*** Opening Materials provided ***
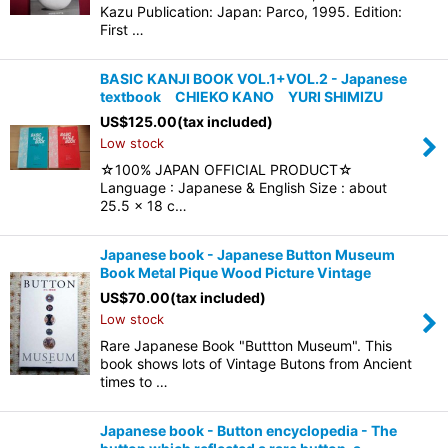
Kazu Publication: Japan: Parco, 1995. Edition:
First …
BASIC KANJI BOOK VOL.1+VOL.2 - Japanese
textbook CHIEKO KANO YURI SHIMIZU
US$
125.00
(tax included)
Low stock
☆100% JAPAN OFFICIAL PRODUCT☆
Language : Japanese & English Size : about
25.5 x 18 c…
Japanese book - Japanese Button Museum
Book Metal Pique Wood Picture Vintage
US$
70.00
(tax included)
Low stock
Rare Japanese Book "Buttton Museum". This
book shows lots of Vintage Butons from Ancient
times to …
Japanese book - Button encyclopedia - The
*** Closing Materials provided ***
What to work on
Only the line containing "25.5 x 18 c…" and the lines after it, through the end of the data, should be copied, exactly as they are.

Answer space
25.5 x 18 c…
Japanese book - Japanese Button Museum
Book Metal Pique Wood Picture Vintage
US$
70.00
(tax included)
Low stock
Rare Japanese Book "Buttton Museum". This
book shows lots of Vintage Butons from Ancient
times to …
Japanese book - Button encyclopedia - The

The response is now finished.